O Parque do Itacolomi está situado em área de grande beleza natural. A paisagem é marcada por inúmeras formações rochosas, entre elas o Pico do Itacolomi, nascentes de rios e vegetação de florestas. Abriga diversas espécies animais, algumas delas ameaçadas de extinção. Área 7.542 hectares - Altitude média 1.500 metros.
Localização: Serra do Itacolomi, ao sul da Serra do Espinhaço
Administração: Instituto Estadual de Florestas - IEF
Telefone: (31) 3330-7013
Fax: (31) 3330-7014
Informações: Rua Xavier da Veiga, 309 Centro - (31) 3551-1544, ramal 236
 
Parque Municipal da Cachoeira das Andorinhas
 
O Parque possui cachoeiras, piscinas naturais e área de 'camping'. A cachoeira que dá nome ao parque está no interior de uma formação rochosa semelhante a uma gruta e é assim chamada por abrigar grande quantidade de andorinhões-de-coleira no verão. Área 314 hectares - Altitude média 1.300 metros.
Localização: Área de Proteção Ambiental da Cachoeira das Andorinhas
Administração: Diretoria de Meio Ambiente - Secretaria de Planejamento e Desenvolvimento Social / PMOP Rua Mecânico José Português, s/nº - São Cristóvão
Telefone: (31) 3551-1544, ramal 212 e 279
 
Estação Ecológica do Tripuí
 
A estação foi criada para preservar o Peripatus acacioi, raro animal invertebrado, considerado um fóssil vivo. Abriga outras espécies ameaçadas de extinção, entre elas, a lontra , o macaco sauá e o pavó (pavãozinho do mato). Área 392 hectares - Altitude média 1.100 metros.
Localização: Vale do Córrego Tripuí
Administração: Fundação Estadual do Meio Ambiente - FEAM
Telefone: (31) 3334-3775 
Fax: (31) 3344-1863
Informações: Caixa Postal 116 - Ouro Preto, MG
 
 
Estrada Real
 
Vestígios da antiga estrada que ligava Minas ao Rio de Janeiro ainda podem ser encontrados pelos arredores de Ouro Preto. Pontes, cascatas e vegetação bastante preservada formam bela paisagem e propiciam um agradável passeio com banhos de cachoeira.

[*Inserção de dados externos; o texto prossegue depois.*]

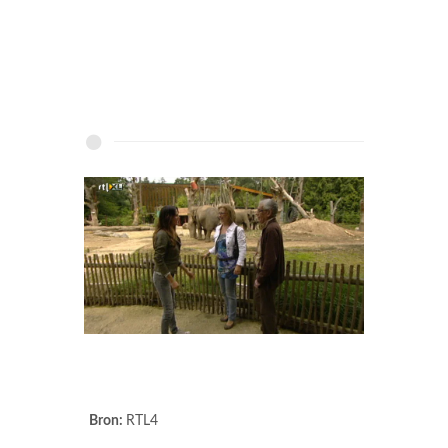
Bron:
RTL4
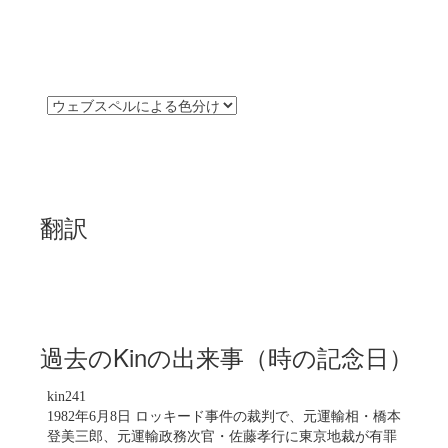
翻訳
過去のKinの出来事（時の記念日）
kin241
1982年6月8日 ロッキード事件の裁判で、元運輸相・橋本
登美三郎、元運輸政務次官・佐藤孝行に東京地裁が有罪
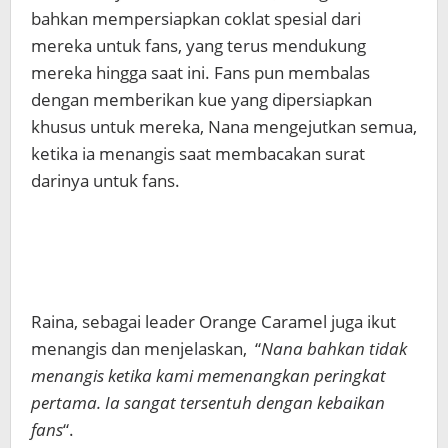
bahkan mempersiapkan coklat spesial dari
mereka untuk fans, yang terus mendukung
mereka hingga saat ini. Fans pun membalas
dengan memberikan kue yang dipersiapkan
khusus untuk mereka, Nana mengejutkan semua,
ketika ia menangis saat membacakan surat
darinya untuk fans.
Raina, sebagai leader Orange Caramel juga ikut
menangis dan menjelaskan, “
Nana bahkan tidak
menangis ketika kami memenangkan peringkat
pertama. Ia sangat tersentuh dengan kebaikan
fans
“.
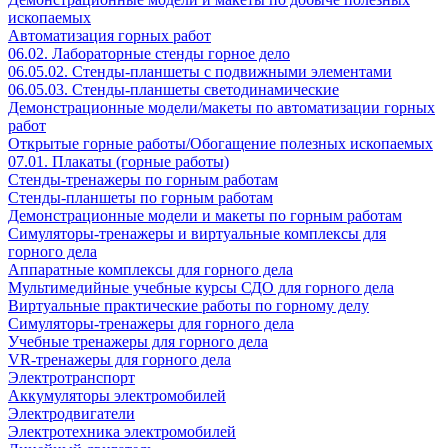
ископаемых
Автоматизация горных работ
06.02. Лабораторные стенды горное дело
06.05.02. Стенды-планшеты с подвижными элементами
06.05.03. Стенды-планшеты светодинамические
Демонстрационные модели/макеты по автоматизации горных
работ
Открытые горные работы/Обогащение полезных ископаемых
07.01. Плакаты (горные работы)
Стенды-тренажеры по горным работам
Стенды-планшеты по горным работам
Демонстрационные модели и макеты по горным работам
Симуляторы-тренажеры и виртуальные комплексы для
горного дела
Аппаратные комплексы для горного дела
Мультимедийные учебные курсы СДО для горного дела
Виртуальные практические работы по горному делу
Симуляторы-тренажеры для горного дела
Учебные тренажеры для горного дела
VR-тренажеры для горного дела
Электротранспорт
Аккумуляторы электромобилей
Электродвигатели
Электротехника электромобилей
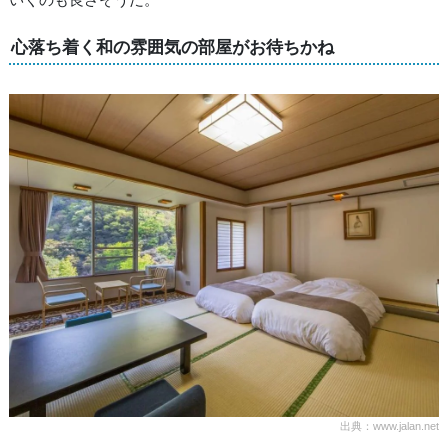
心落ち着く和の雰囲気の部屋がお待ちかね
出典：www.jalan.net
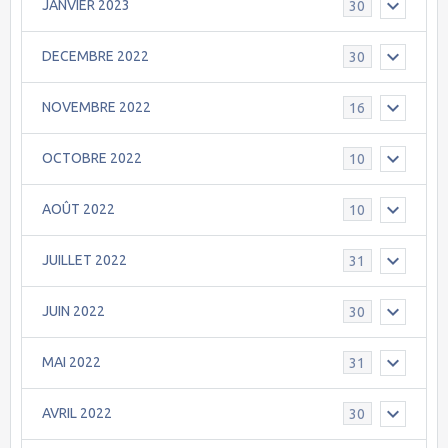
JANVIER 2023
30
DECEMBRE 2022
30
NOVEMBRE 2022
16
OCTOBRE 2022
10
AOÛT 2022
10
JUILLET 2022
31
JUIN 2022
30
MAI 2022
31
AVRIL 2022
30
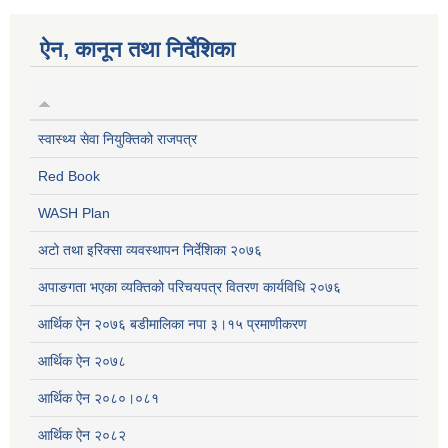
ऐन, कानून तथा निर्देशिका
स्वास्थ्य सेवा नियुक्तिको राजपत्र
Red Book
WASH Plan
अटो तथा इरिक्सा व्यवस्थापन निर्देशिका २०७६
अपाङगता भएका व्यक्तिको परिचयपत्र वितरण कार्यविधि २०७६
आर्थिक ऐन २०७६ बडीमालिका नपा ३।१५ प्रमाणीकरण
आर्थिक ऐन २०७८
आर्थिक ऐन २०८०।०८१
आर्थिक ऐन २०८२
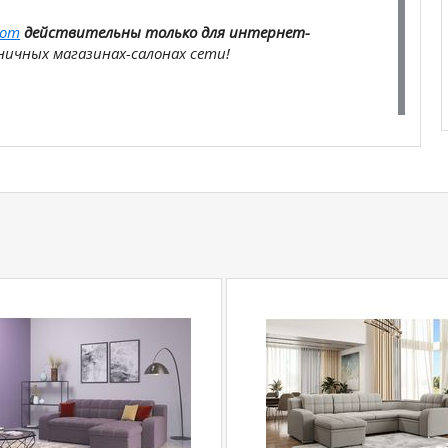
com
действительны только для интернет-
ичных магазинах-салонах сети!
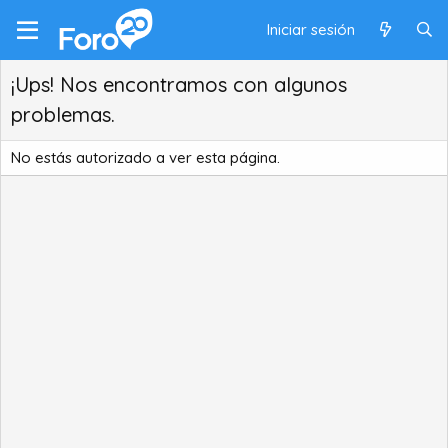
Iniciar sesión
¡Ups! Nos encontramos con algunos
problemas.
No estás autorizado a ver esta página.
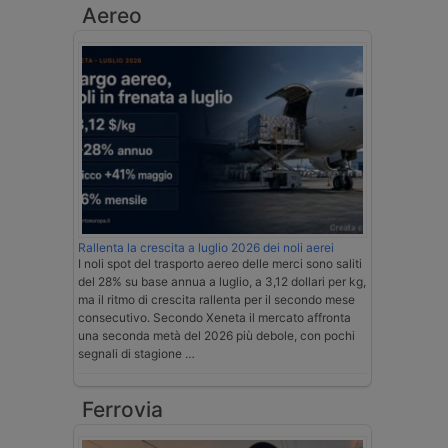
Aereo
Rallenta la crescita a luglio 2026 dei noli aerei
I noli spot del trasporto aereo delle merci sono saliti
del 28% su base annua a luglio, a 3,12 dollari per kg,
ma il ritmo di crescita rallenta per il secondo mese
consecutivo. Secondo Xeneta il mercato affronta
una seconda metà del 2026 più debole, con pochi
segnali di stagione …
Ferrovia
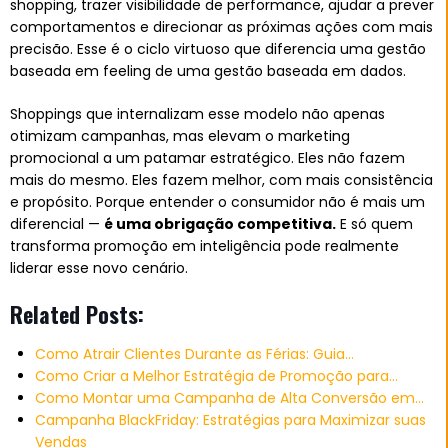
shopping, trazer visibilidade de performance, ajudar a prever
comportamentos e direcionar as próximas ações com mais
precisão. Esse é o ciclo virtuoso que diferencia uma gestão
baseada em feeling de uma gestão baseada em dados.
Shoppings que internalizam esse modelo não apenas
otimizam campanhas, mas elevam o marketing
promocional a um patamar estratégico. Eles não fazem
mais do mesmo. Eles fazem melhor, com mais consistência
e propósito. Porque entender o consumidor não é mais um
diferencial —
é uma obrigação competitiva.
E só quem
transforma promoção em inteligência pode realmente
liderar esse novo cenário.
Related Posts:
Como Atrair Clientes Durante as Férias: Guia…
Como Criar a Melhor Estratégia de Promoção para…
Como Montar uma Campanha de Alta Conversão em…
Campanha BlackFriday: Estratégias para Maximizar suas
Vendas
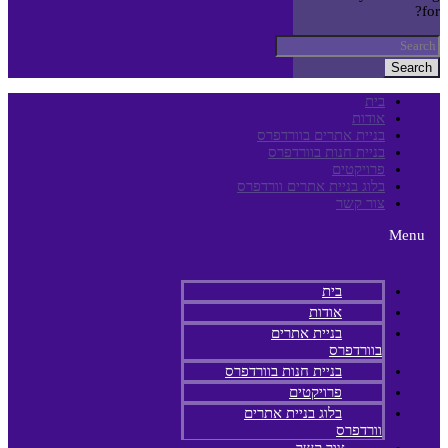
for?
Search
בית
אודות
בניית אתרים בוורדפרס
בניית חנות בוורדפרס
פרויקטים
בלוג בניית אתרים וורדפרס
צור קשר
Menu
בית
אודות
בניית אתרים
בוורדפרס
בניית חנות בוורדפרס
פרויקטים
בלוג בניית אתרים
וורדפרס
צור קשר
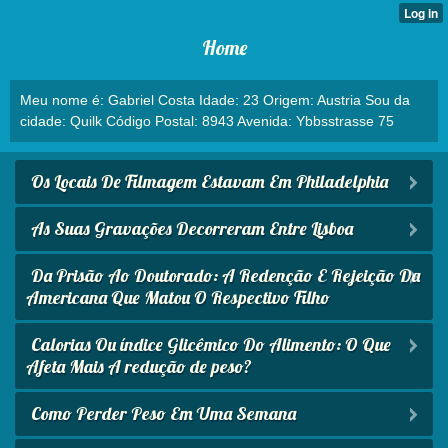
Home
Meu nome é: Gabriel Costa Idade: 23 Origem: Austria Sou da
cidade: Quilk Código Postal: 8943 Avenida: Ybbsstrasse 75
Os Locais De Filmagem Estavam Em Philadelphia
As Suas Gravações Decorreram Entre Lisboa
Da Prisão Ao Doutorado: A Redenção E Rejeição Da
Americana Que Matou O Respectivo Filho
Calorias Ou índice Glicêmico Do Alimento: O Que
Afeta Mais A redução de peso?
Como Perder Peso Em Uma Semana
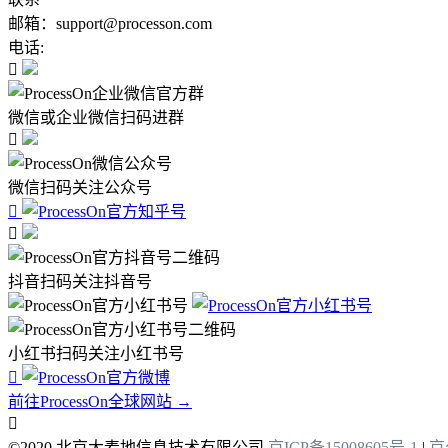
邮箱：support@processon.com
电话:

微信或企业微信扫码进群

微信扫码关注公众号


抖音扫码关注抖音号
小红书扫码关注小红书号

前往ProcessOn全球网站 →

©2020 北京大麦地信息技术有限公司
京ICP备15008605号-1
|
京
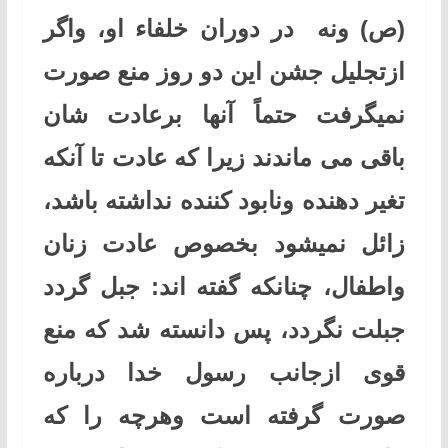
(ص) ونه در دوران خلفاء او، واگر
ازتجلیل جشن این دو روز منع صورت
نمیگرفت حتماً آنها برعادت شان
باقی می ماندند زیرا که عادت تا آنکه
تغیر دهنده ونابود کننده نداشته باشد،
زائل نمیشود بخصوص عادت زنان
واطفال، چنانکه گفته اند: جبل گردد
جبلت نگردد، پس دانسته شد که منع
قوی ازجانب رسول خدا درباره
صورت گرفته است وهرچه را که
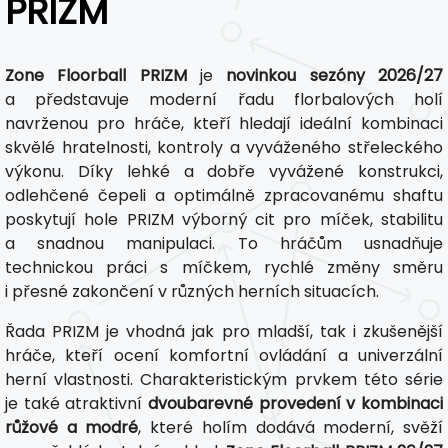
PRIZM
Zone Floorball PRIZM
je
novinkou sezóny 2026/27
a představuje moderní řadu florbalových holí
navrženou pro hráče, kteří hledají ideální kombinaci
skvělé hratelnosti, kontroly a vyváženého střeleckého
výkonu. Díky lehké a dobře vyvážené konstrukci,
odlehčené čepeli a optimálně zpracovanému shaftu
poskytují hole PRIZM výborný cit pro míček, stabilitu
a snadnou manipulaci. To hráčům usnadňuje
technickou práci s míčkem, rychlé změny směru
i přesné zakončení v různých herních situacích.
Řada PRIZM je vhodná jak pro mladší, tak i zkušenější
hráče, kteří ocení komfortní ovládání a univerzální
herní vlastnosti. Charakteristickým prvkem této série
je také atraktivní
dvoubarevné provedení v kombinaci
růžové a modré
, které holím dodává moderní, svěží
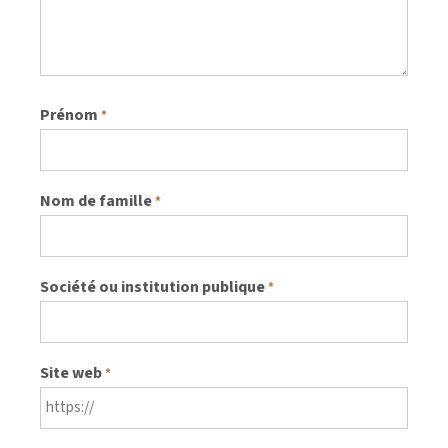
Prénom
*
Nom de famille
*
Société ou institution publique
*
Site web
*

Localização: Estrada Ouro Preto-Ouro Branco
 
 
Cachoeira do Castelinho
 
Próxima ao povoado da Chapada, a Cachoeira do Castelinho exibe paisagem singular, com a bela Serra de Lavras Novas ao fundo. A água cai de uma altura de aproximadamente 10 metros sobre um paredão de pedras, formando grande poço para banho.
Localização: Chapada
 
 
Cachoeira do Falcão
 
Situada na estrada para o distrito de Santa Rita de Ouro Preto, é das mais procuradas da região. A água cai de uma altura de aproximadamente 6 metros, formando um lago com uma agradável praia. Mais abaixo, há outros poços menores.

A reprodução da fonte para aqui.